There are more than seven billion people on this earth, and it would be silly if we all believed in the same things, the same doctrines, or the same God. We can't even get everyone to agree that the sky is blue. It is okay for us to diverge in our faiths (or lack thereof), but respecting our differences seems to be too much for some people. Christians have sent missionaries to indigenous societies to convert them because, again, their Jesus and their God are the only ones they think are valid. Surely, people who have had their own deities for centuries must be grateful to be told how wrong they've been doing it. And while they're there, those who came to “save” them might have destroyed cities and killed innocent people, and then forced the rest to bow to their will. Things fall apart (shout-out to Chinua Achebe!) because Christians can't just worry about themselves and instead want everyone to join their club. Joseph's stepson gotta take the wheel, be a fence, and hold my stubborn mule. He can be MY (and your) Christ and savior, but why do we need to force Him down everyone else's throats? It is appalling how people can eradicate entire cultures because: different.

Oppression and religion are not supposed to go hand in hand, but here we are leaning on holy books to denigrate groups of people and do all types of hateful things, like decimate their cultures. How does that line up with any of Christ's doctrines? Jesus might have told you to evangelize His word, but He surely ain't ask you to kill innocent people in His name. He didn't tell you to go around the world using His name to subjugate people of color and uphold white supremacy. Jesus was probably a man of color Himself! Come on, Saints and Aints.

Christianity has been used to persecute anyone who is not a straight white man, so I guess it makes sense that the Jesus used to represent it would be Aryan-nation proper. Not only is Christianity often a tool of abuse of Black and brown people, but it also helps perpetuate the denigration of gay people and women. The hypocrisy of Bible-thumping is in its selective attention to certain things while ignoring other parts just for the sake of supporting your argument. The Old Testament, especially, has been used to defend and enable homophobia, as if that same section isn't full of rules that most of us do not pay attention to (
see
: chapter 12).

The book of Genesis says that we were all created in God's image, so the idea that God could be a woman is comforting. There's something incredibly powerful in imagining and settling in the possibility that God is a SHE. Yet people are so quick to reject the idea that God could be a woman, it's mind-boggling. We are made in God's image, right? So what makes you think the only image of US—all humanity—is as a man? Especially since women are the vessels that bring forth more life. If we are a reflection of God, then every time we look at each other, we would see Him/Her/Them, no? Yes.

There's power in believing that there's God in each of us, because if we are made in His/Her/Their image, then aren't we all like good Horcruxes for God, because a piece of Them is in us? I mean, I think so. Man as the default representation of God is a patriarchal idea and has been used to shape how society treats women.

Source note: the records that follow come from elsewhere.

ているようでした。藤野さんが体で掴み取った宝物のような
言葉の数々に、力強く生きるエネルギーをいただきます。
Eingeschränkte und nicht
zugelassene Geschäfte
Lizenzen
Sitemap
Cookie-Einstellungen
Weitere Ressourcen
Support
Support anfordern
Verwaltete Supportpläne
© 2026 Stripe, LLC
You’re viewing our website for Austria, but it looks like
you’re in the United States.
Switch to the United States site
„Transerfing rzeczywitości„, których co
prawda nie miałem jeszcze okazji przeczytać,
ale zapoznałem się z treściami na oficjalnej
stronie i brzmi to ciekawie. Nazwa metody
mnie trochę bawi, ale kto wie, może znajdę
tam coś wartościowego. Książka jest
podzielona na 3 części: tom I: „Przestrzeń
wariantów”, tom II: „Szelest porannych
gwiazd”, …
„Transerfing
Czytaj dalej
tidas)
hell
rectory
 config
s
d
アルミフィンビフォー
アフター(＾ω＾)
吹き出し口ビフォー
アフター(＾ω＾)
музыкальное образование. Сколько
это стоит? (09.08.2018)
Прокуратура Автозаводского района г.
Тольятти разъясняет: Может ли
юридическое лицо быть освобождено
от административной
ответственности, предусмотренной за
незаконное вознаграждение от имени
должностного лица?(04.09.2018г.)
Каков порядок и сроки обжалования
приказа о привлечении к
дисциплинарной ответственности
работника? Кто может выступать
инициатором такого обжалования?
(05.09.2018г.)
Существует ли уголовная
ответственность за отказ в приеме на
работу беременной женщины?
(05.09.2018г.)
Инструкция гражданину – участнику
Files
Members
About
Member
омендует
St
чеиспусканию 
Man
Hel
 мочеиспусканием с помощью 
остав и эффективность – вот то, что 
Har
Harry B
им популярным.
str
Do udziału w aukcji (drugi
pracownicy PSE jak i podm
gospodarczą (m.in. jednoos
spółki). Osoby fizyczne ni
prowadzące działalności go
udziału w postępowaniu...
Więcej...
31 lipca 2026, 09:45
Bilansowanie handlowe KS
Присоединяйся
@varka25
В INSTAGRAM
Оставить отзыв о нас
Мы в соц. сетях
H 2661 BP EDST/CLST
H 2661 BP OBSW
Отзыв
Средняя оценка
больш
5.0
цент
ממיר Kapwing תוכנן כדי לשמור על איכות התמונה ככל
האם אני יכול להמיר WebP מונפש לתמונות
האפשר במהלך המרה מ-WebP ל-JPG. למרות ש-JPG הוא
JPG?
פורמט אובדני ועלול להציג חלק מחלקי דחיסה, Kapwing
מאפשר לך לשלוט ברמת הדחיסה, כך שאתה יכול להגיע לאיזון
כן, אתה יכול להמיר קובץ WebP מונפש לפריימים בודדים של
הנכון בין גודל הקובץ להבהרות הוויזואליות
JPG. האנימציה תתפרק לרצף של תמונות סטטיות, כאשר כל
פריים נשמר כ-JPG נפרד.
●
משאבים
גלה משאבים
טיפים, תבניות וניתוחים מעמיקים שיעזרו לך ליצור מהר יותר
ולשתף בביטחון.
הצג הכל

Yep, religion's role in sexism cannot be overlooked. Misogyny in religion is deeper than the flood Noah had to row through on his ark. Christianity's story of creation says women came second, so treating us like second-class citizens is engrained into the values of billions of people around the world. We've had a bad rap sheet since the beginning of time: the first sin was committed by woman (Eve), and she convinced man (Adam) to disobey God, so the things that women uniquely suffer from are said to be direct punishment for that. We were condemned to pain in childbirth, Aunt Flo, and to be ruled by men. It's not our fault that Adam didn't know how to make decisions for himself. In fact, if we were able to trick Adam into eating the forbidden fruit, why should he be trusted to lead us? NAWL. He couldn't lead a Skype meeting.